Yeah that's what my dh said. I'm wondering if I would look ok with it. Too bad you can't try it out first...lol


----------



## KristieTX (Jan 4, 2007)

I think the peek a boo look is awesome. I've been tempted to get my hair done like that a few times, but I just decided I was ready to go to all one color.


----------



## Retro-Violet (Jan 4, 2007)

i wanted to do that for so long.... you know i still do too!


----------



## Saja (Jan 4, 2007)

I like it. I like the darker color on top better...easier up keep on my hair. But your hair looks light in your avatar, so maybe lighter on top would be easier for you


----------



## AquaBlu (Jan 4, 2007)

Honestly, I really dont like obvious two tone hair. But Im generally not a fan of unnatural looking hair unless you have kind of a "rockstar" personality. But if you have wanted to try it check it out and see how it works for you. The good thing about hair color is you can always dye it again if it doesnt turn out how you liked.


----------



## jewele (Jan 4, 2007)

I am still thinking about doing it also, except I want blonde on the bottom with my natural brown hair color on top. I'm a bit nervous though, I have never seen anybody with it yet, but maybe that's a good thing!!! I like being different


----------



## reginaalear (Jan 4, 2007)

My hair is naturally light brown, so I may go with blonde on the bottom also. I was thinking about how it would look if my roots were showing when it grows out. Thanks for the idea! I was just thinking blonde on top because that is the way my hairdressers is, but yeah brown on top would be better!! No roots to look at!


----------



## makeup_obsessed (Jan 5, 2007)

I have it done, and i love it. It adds edge to my hair. I just got my hair done tuesday.

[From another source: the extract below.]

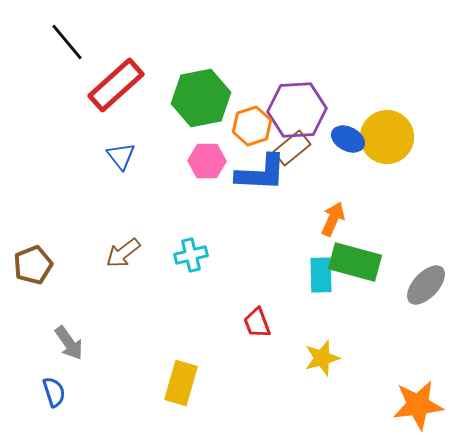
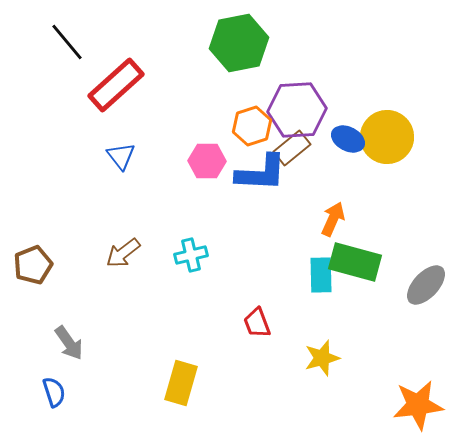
green hexagon: moved 38 px right, 55 px up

My hair is naturally brownish. I got the underneath dyed black with a hint of purple. The rest of my hair is brown, with lots of red lowlights, and blond highlights. I went to work today, and got so many compliments.

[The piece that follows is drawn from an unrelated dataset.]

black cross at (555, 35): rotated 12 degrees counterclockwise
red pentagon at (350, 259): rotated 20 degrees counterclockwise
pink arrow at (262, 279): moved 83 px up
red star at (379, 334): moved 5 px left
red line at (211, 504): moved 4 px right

I also got my hair trimmed, so a little bit of the black "peeks" through. I'll see if i can get a pic of it.


----------



## FeverDream (Jan 5, 2007)

I can't really visualize it...does anyone have any pics?


----------



## SimplyElegant (Jan 5, 2007)

Just my opinion, but I find that it looks trashy most times I've seen. When it looks pretty natural and the two colours are close in colour then it isn't so bad.


----------



## TheOpenRoad (Jan 5, 2007)

I think it can be cool and flattering on some (with the "rockstar" personalities some of you mentioned) but otherwise it can look kind of bad. It also depends a lot on the cut, whether there are layers, angles, or it's all one length, etc... to see how much is going to show through of the color underneath. I would go with the dark on top and the lighter underneath, just so your roots don't look as harsh (if you have dark roots) when they grow out a little. But it's all up to you. Anyway post pics if you get it done!


----------



## Aquilah (Jan 6, 2007)

All I can think of right now is Jared Leto... Yum! I like the look, but it depends on how it's done. I like the dark on top and light underneath... Especially black and red!


----------



## Killah Kitty (Jan 6, 2007)

I like this look a lot... mostly when the color on top is lighter than the one under it though.

I kno a girl that has bright blonde on top and black underneath it looks real good on her but I dont like her one bit so meh!

I have it kinda naturally goin on... my hair is brown and blonde from the sun (never dyed) so its quite nice blonde on top and the curls underneath are like chestnut brown. I like it a lot  /emoticons/[email protected] 2x" width="20" height="20" />

Go for it its hot! Make sure your colors look good together (some are so perfect together the result can be stunning lol) and I really rather think lighter on top/darker underneath looks better.

I mean I saw a girl with brown on top and blonde underneath, it looked alright, but it wasnt as good IMO.

:heart:


----------



## WhitneyF (Jan 7, 2007)

I like it but I personally couldn't wear it. I think you really need to be edgy to pull that kind of look off. If you're an edgy chica then I say go for it!


----------